- PROBLEM TO SOLVE -
In the records below, find the line containing "with clients to" and the line containing "coffee shops to". Give again exactly those lines and every line between them, omitting the pictures.

- DATA FOR PROCESSING -
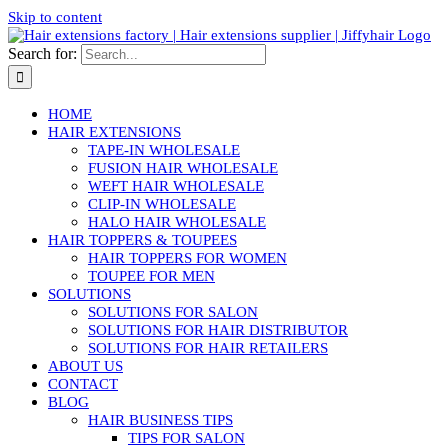
Skip to content
Search for:
HOME
HAIR EXTENSIONS
TAPE-IN WHOLESALE
FUSION HAIR WHOLESALE
WEFT HAIR WHOLESALE
CLIP-IN WHOLESALE
HALO HAIR WHOLESALE
HAIR TOPPERS & TOUPEES
HAIR TOPPERS FOR WOMEN
TOUPEE FOR MEN
SOLUTIONS
SOLUTIONS FOR SALON
SOLUTIONS FOR HAIR DISTRIBUTOR
SOLUTIONS FOR HAIR RETAILERS
ABOUT US
CONTACT
BLOG
HAIR BUSINESS TIPS
TIPS FOR SALON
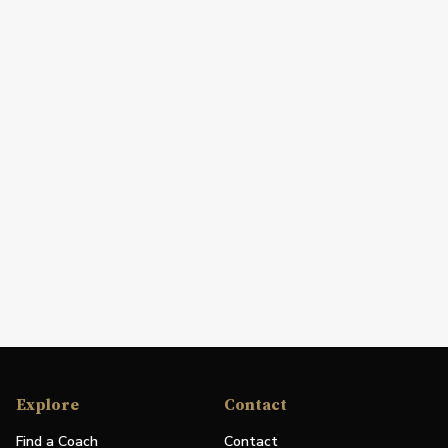
Explore
Contact
Find a Coach
Contact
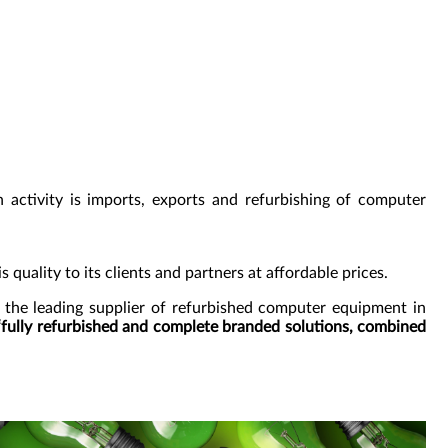
 activity is imports, exports and refurbishing of computer
s quality to its clients and partners at affordable prices.
 the leading supplier of refurbished computer equipment in
“fully refurbished and complete branded solutions, combined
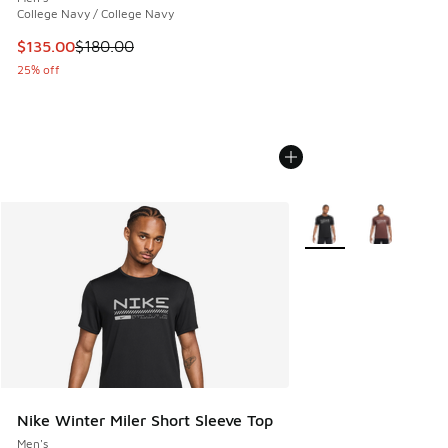
College Navy / College Navy
This item is on sale. Price dropped from $180.00 to $135.0
$135.00
$180.00
25% off
More Colors Available
Nike Winter Miler Short Sleeve Top
Men's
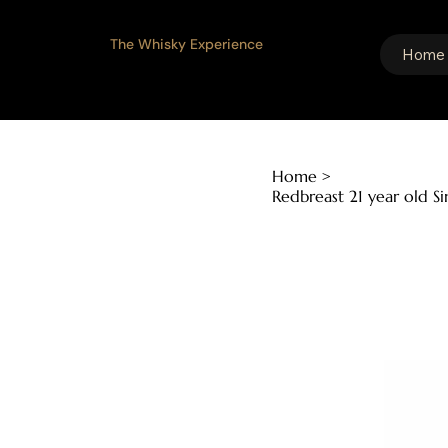
The Whisky Experience
Home
Home
>
Redbreast 21 year old S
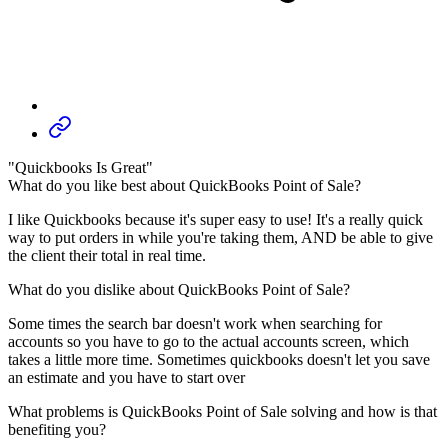
"Quickbooks Is Great"
What do you like best about QuickBooks Point of Sale?
I like Quickbooks because it's super easy to use! It's a really quick
way to put orders in while you're taking them, AND be able to give
the client their total in real time.
What do you dislike about QuickBooks Point of Sale?
Some times the search bar doesn't work when searching for
accounts so you have to go to the actual accounts screen, which
takes a little more time. Sometimes quickbooks doesn't let you save
an estimate and you have to start over
What problems is QuickBooks Point of Sale solving and how is that
benefiting you?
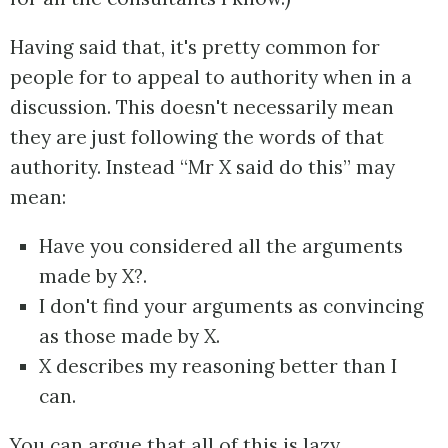
Having said that, it's pretty common for
people for to appeal to authority when in a
discussion. This doesn't necessarily mean
they are just following the words of that
authority. Instead “Mr X said do this” may
mean:
Have you considered all the arguments
made by X?.
I don't find your arguments as convincing
as those made by X.
X describes my reasoning better than I
can.
You can argue that all of this is lazy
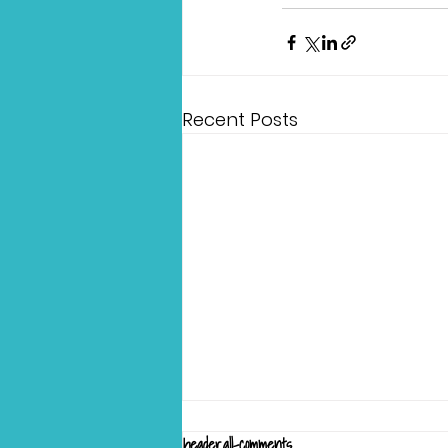
Recent Posts
header.all-comments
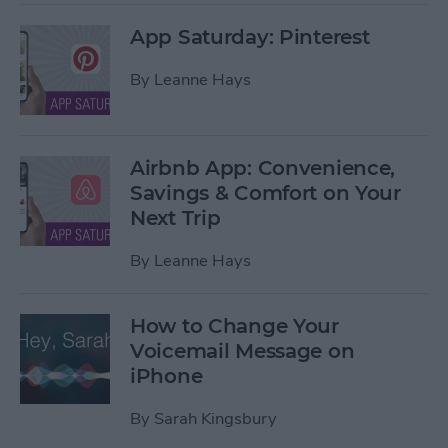
App Saturday: Pinterest
By
Leanne Hays
Airbnb App: Convenience,
Savings & Comfort on Your
Next Trip
By
Leanne Hays
How to Change Your
Voicemail Message on
iPhone
By
Sarah Kingsbury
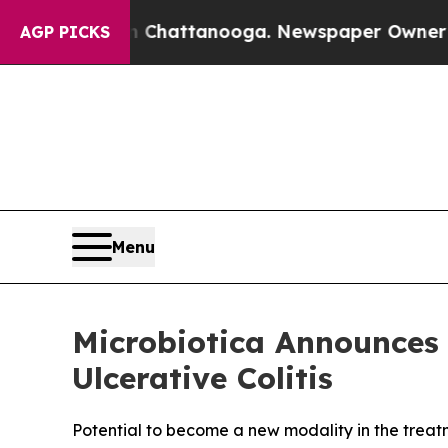
os in Chattanooga. Newspaper Owner Calls the 
AGP PICKS
Menu
Microbiotica Announces 
Ulcerative Colitis
Potential to become a new modality in the treatm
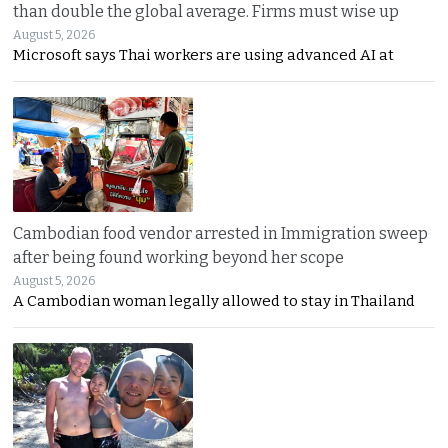
than double the global average. Firms must wise up
August 5, 2026
Microsoft says Thai workers are using advanced AI at
Cambodian food vendor arrested in Immigration sweep
after being found working beyond her scope
August 5, 2026
A Cambodian woman legally allowed to stay in Thailand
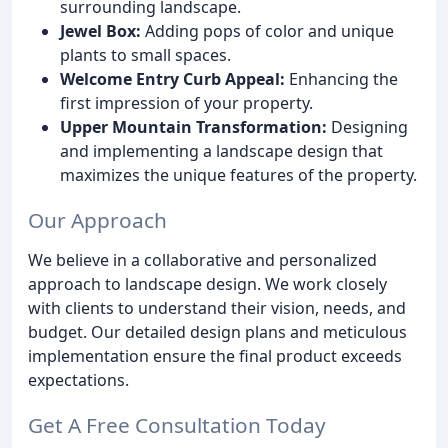
surrounding landscape.
Jewel Box:
Adding pops of color and unique
plants to small spaces.
Welcome Entry Curb Appeal:
Enhancing the
first impression of your property.
Upper Mountain Transformation:
Designing
and implementing a landscape design that
maximizes the unique features of the property.
Our Approach
We believe in a collaborative and personalized
approach to landscape design. We work closely
with clients to understand their vision, needs, and
budget. Our detailed design plans and meticulous
implementation ensure the final product exceeds
expectations.
Get A Free Consultation Today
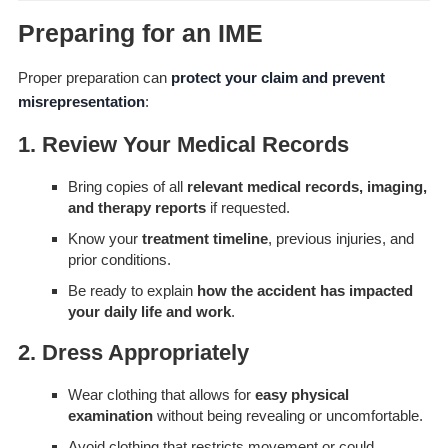
Preparing for an IME
Proper preparation can
protect your claim and prevent
misrepresentation
:
1. Review Your Medical Records
Bring copies of all
relevant medical records, imaging,
and therapy reports
if requested.
Know your
treatment timeline
, previous injuries, and
prior conditions.
Be ready to explain
how the accident has impacted
your daily life and work
.
2. Dress Appropriately
Wear clothing that allows for
easy physical
examination
without being revealing or uncomfortable.
Avoid clothing that restricts movement or could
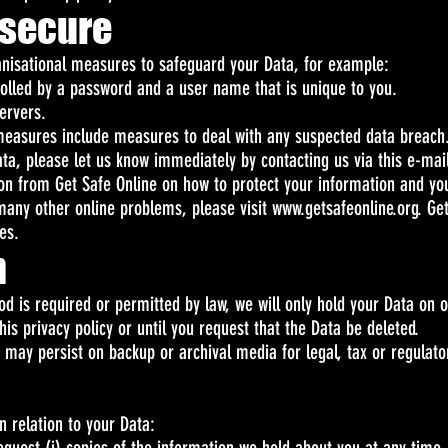
 secure
ganisational measures to safeguard your Data, for example:
rolled by a password and a user name that is unique to you.
ervers.
 measures include measures to deal with any suspected data breach.
ta, please let us know immediately by contacting us via this e-ma
tion from Get Safe Online on how to protect your information and y
d many other online problems, please visit
www.getsafeonline.org
. Ge
es.
n
iod is required or permitted by law, we will only hold your Data on
this privacy policy or until you request that the Data be deleted.
t may persist on backup or archival media for legal, tax or regulat
in relation to your Data:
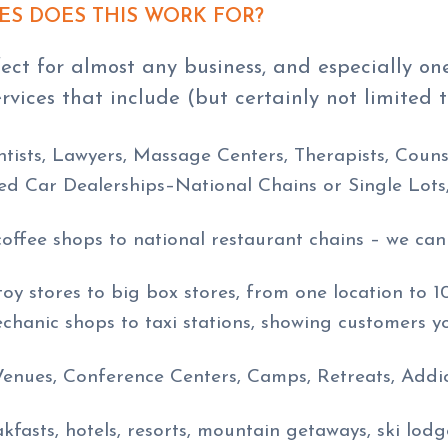
ES DOES THIS WORK FOR?
ect for almost any business, and especially on
ervices that include (but certainly not limited t
ntists, Lawyers, Massage Centers, Therapists, Couns
d Car Dealerships–National Chains or Single Lots
coffee shops to national restaurant chains – we ca
toy stores to big box stores, from one location to 1
chanic shops to taxi stations, showing customers y
nues, Conference Centers, Camps, Retreats, Addic
fasts, hotels, resorts, mountain getaways, ski lodge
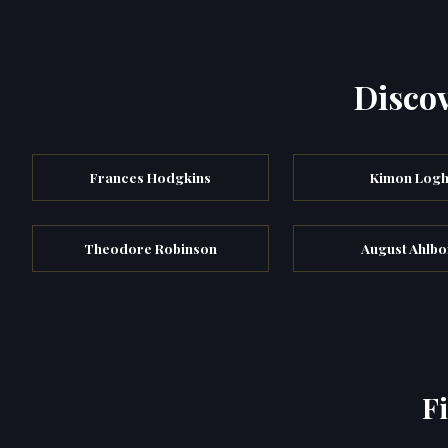
Discov
Frances Hodgkins
Kimon Logh
Theodore Robinson
August Ahlbo
F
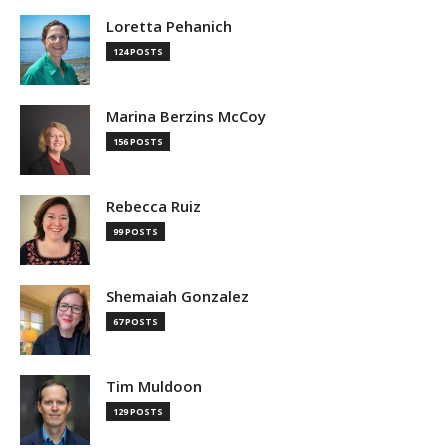
Loretta Pehanich
124 POSTS
Marina Berzins McCoy
156 POSTS
Rebecca Ruiz
99 POSTS
Shemaiah Gonzalez
67 POSTS
Tim Muldoon
129 POSTS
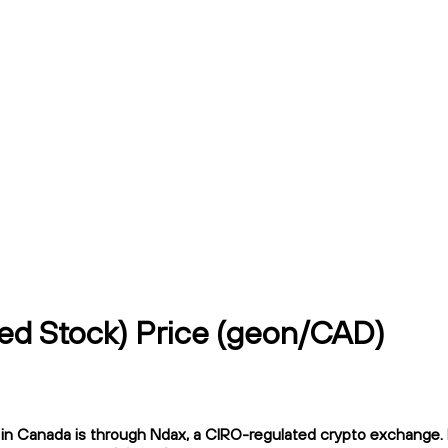
zed Stock) Price (geon/CAD)
n Canada is through Ndax, a CIRO-regulated crypto exchange. Nd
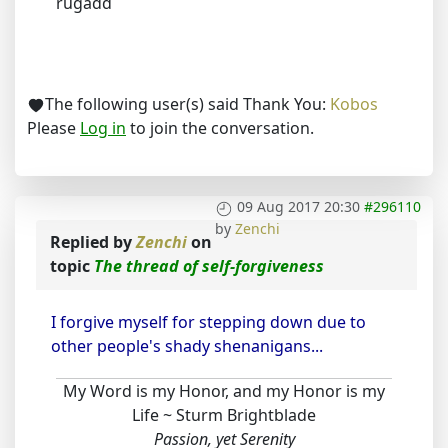
rugadd
The following user(s) said Thank You:
Kobos
Please
Log in
to join the conversation.
09 Aug 2017 20:30
#296110
by
Zenchi
Replied by
Zenchi
on
topic
The thread of self-forgiveness
I forgive myself for stepping down due to
other people's shady shenanigans...
My Word is my Honor, and my Honor is my
Life ~ Sturm Brightblade
Passion, yet Serenity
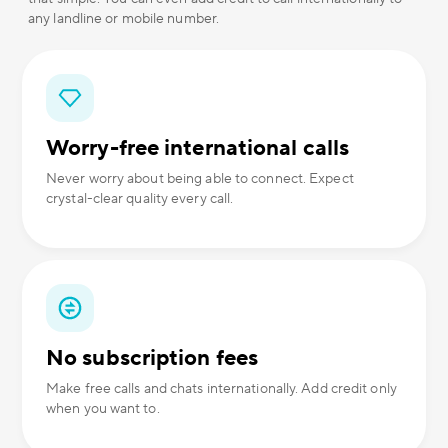
any landline or mobile number.
Worry-free international calls
Never worry about being able to connect. Expect
crystal-clear quality every call.
No subscription fees
Make free calls and chats internationally. Add credit only
when you want to.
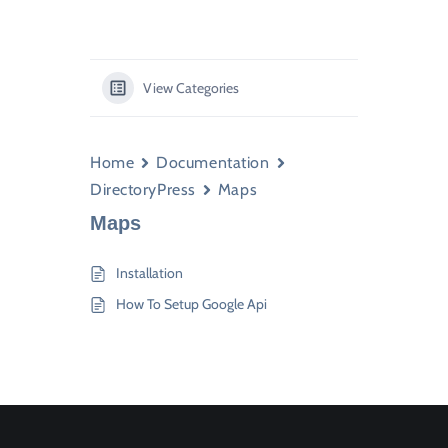
View Categories
Home
Documentation
DirectoryPress
Maps
Maps
Installation
How To Setup Google Api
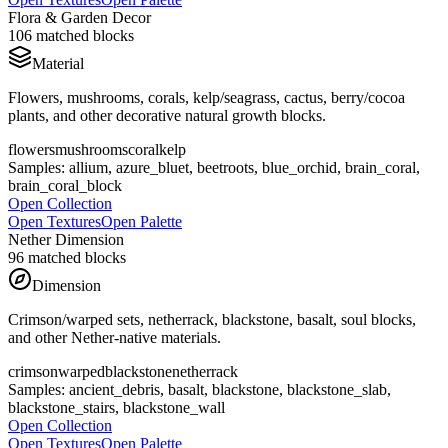
Flora & Garden Decor
106
matched blocks
Material
Flowers, mushrooms, corals, kelp/seagrass, cactus, berry/cocoa
plants, and other decorative natural growth blocks.
flowers
mushrooms
coral
kelp
Samples:
allium, azure_bluet, beetroots, blue_orchid, brain_coral,
brain_coral_block
Open Collection
Open Textures
Open Palette
Nether Dimension
96
matched blocks
Dimension
Crimson/warped sets, netherrack, blackstone, basalt, soul blocks,
and other Nether-native materials.
crimson
warped
blackstone
netherrack
Samples:
ancient_debris, basalt, blackstone, blackstone_slab,
blackstone_stairs, blackstone_wall
Open Collection
Open Textures
Open Palette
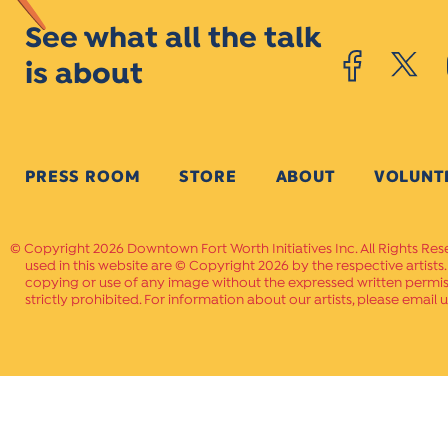
See what all the talk
is about
PRESS ROOM
STORE
ABOUT
VOLUNT
Copyright 2026 Downtown Fort Worth Initiatives Inc. All Rights Res
used in this website are © Copyright 2026 by the respective artists
copying or use of any image without the expressed written permissi
strictly prohibited. For information about our artists, please email u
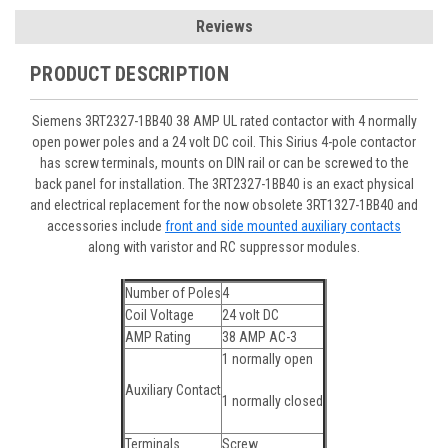
Reviews
PRODUCT DESCRIPTION
Siemens 3RT2327-1BB40 38 AMP UL rated contactor with 4 normally
open power poles and a 24 volt DC coil. This Sirius 4-pole contactor
has screw terminals, mounts on DIN rail or can be screwed to the
back panel for installation. The 3RT2327-1BB40 is an exact physical
and electrical replacement for the now obsolete 3RT1327-1BB40 and
accessories include
front and side mounted auxiliary contacts
along with varistor and RC suppressor modules.
Number of Poles
4
Coil Voltage
24 volt DC
AMP Rating
38 AMP AC-3
1 normally open
Auxiliary Contact
1 normally closed
Terminals
Screw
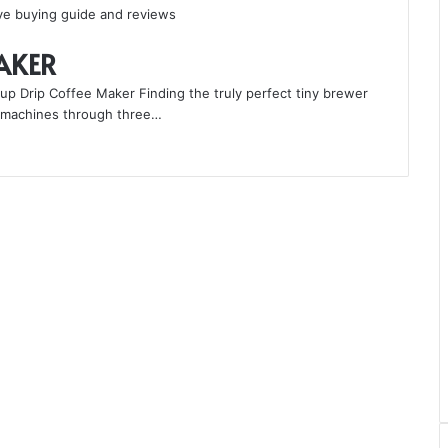
MAKER
p Drip Coffee Maker Finding the truly perfect tiny brewer
nt machines through three…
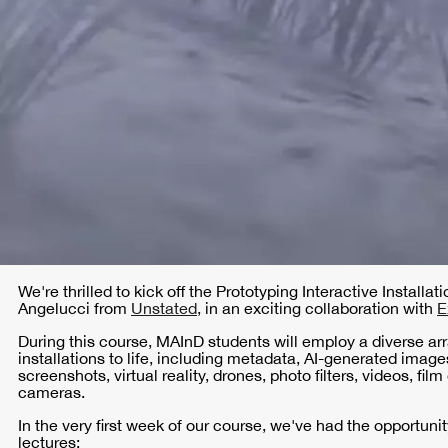
We're thrilled to kick off the Prototyping Interactive Installa
Angelucci from
Unstated
, in an exciting collaboration with
E
During this course, MAInD students will employ a diverse arra
installations to life, including metadata, AI-generated ima
screenshots, virtual reality, drones, photo filters, videos, f
cameras.
In the very first week of our course, we've had the opportunit
lectures:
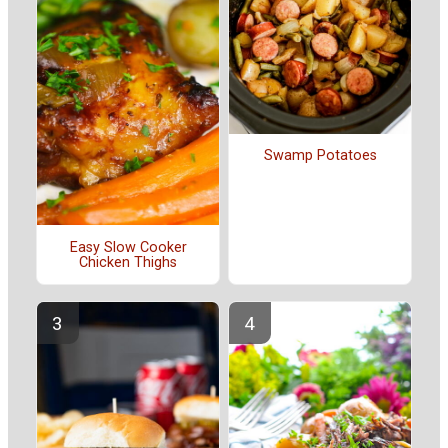
Swamp Potatoes
Easy Slow Cooker
Chicken Thighs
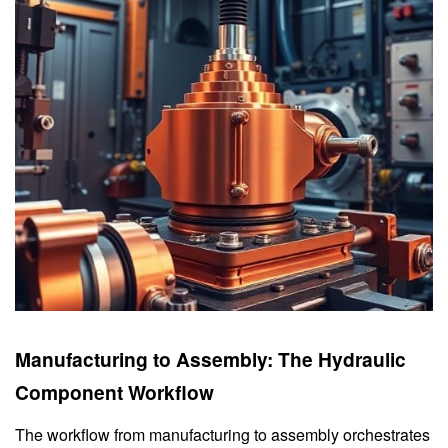
Manufacturing to Assembly: The Hydraulic
Component Workflow
The workflow from manufacturing to assembly orchestrates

- SOLUTION FOR THIS EXERCISE -
with clients to understand their vision, needs, and
budget. Our detailed design plans and meticulous
implementation ensure the final product exceeds
expectations.
Get A Free Consultation Today
Preparing for an IME
Proper preparation can
protect your claim and prevent
misrepresentation
:
1. Review Your Medical Records
Bring copies of all
relevant medical records, imaging,
and therapy reports
if requested.
Know your
treatment timeline
, previous injuries, and
prior conditions.
Be ready to explain
how the accident has impacted
your daily life and work
.
2. Dress Appropriately
Wear clothing that allows for
easy physical
examination
without being revealing or uncomfortable.
Avoid clothing that restricts movement or could
 secure
ganisational measures to safeguard your Data, for example:
rolled by a password and a user name that is unique to you.
ervers.
 measures include measures to deal with any suspected data breach.
ta, please let us know immediately by contacting us via this e-ma
tion from Get Safe Online on how to protect your information and y
d many other online problems, please visit
www.getsafeonline.org
. Ge
es.
n
iod is required or permitted by law, we will only hold your Data on
this privacy policy or until you request that the Data be deleted.
t may persist on backup or archival media for legal, tax or regulat
in relation to your Data:
ES DOES THIS WORK FOR?
ect for almost any business, and especially on
ervices that include (but certainly not limited t
ntists, Lawyers, Massage Centers, Therapists, Couns
d Car Dealerships–National Chains or Single Lots
coffee shops to national restaurant chains – we ca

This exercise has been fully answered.